WHAT NEEDS TO BE DONE =
Scan the entries below for "Hell" and copy each line that holds it.

SUPPLIED MATERIAL =
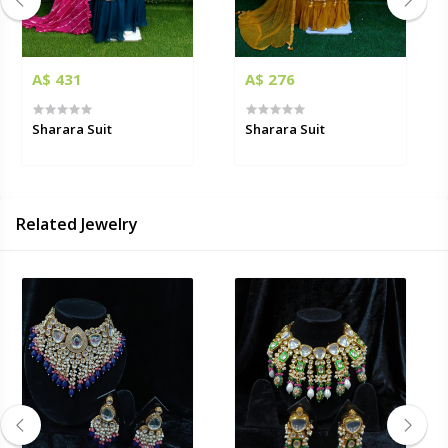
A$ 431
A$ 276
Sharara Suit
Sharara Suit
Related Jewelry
==
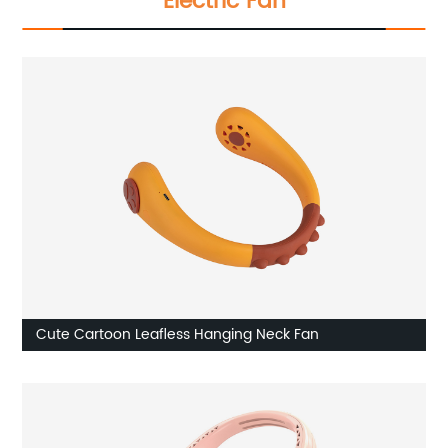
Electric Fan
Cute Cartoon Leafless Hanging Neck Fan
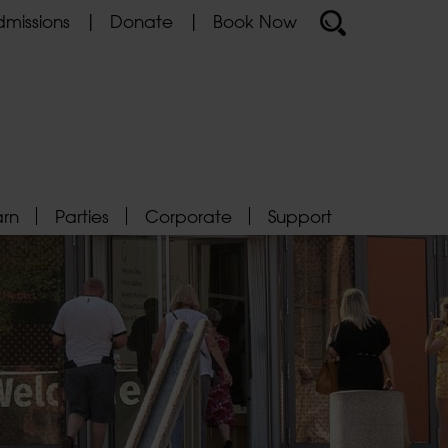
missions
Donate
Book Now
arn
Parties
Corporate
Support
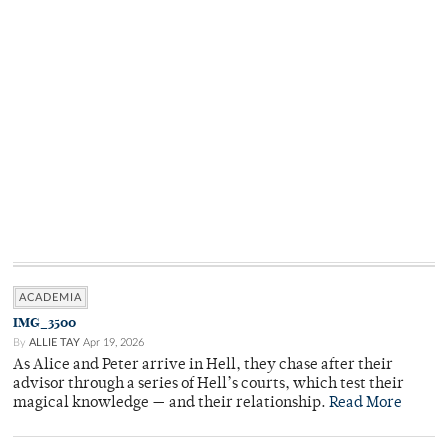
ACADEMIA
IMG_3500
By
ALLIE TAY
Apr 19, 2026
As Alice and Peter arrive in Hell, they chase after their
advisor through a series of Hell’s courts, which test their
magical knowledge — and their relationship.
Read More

ANSWER TO THE PROBLEM =
As Alice and Peter arrive in Hell, they chase after their
advisor through a series of Hell’s courts, which test their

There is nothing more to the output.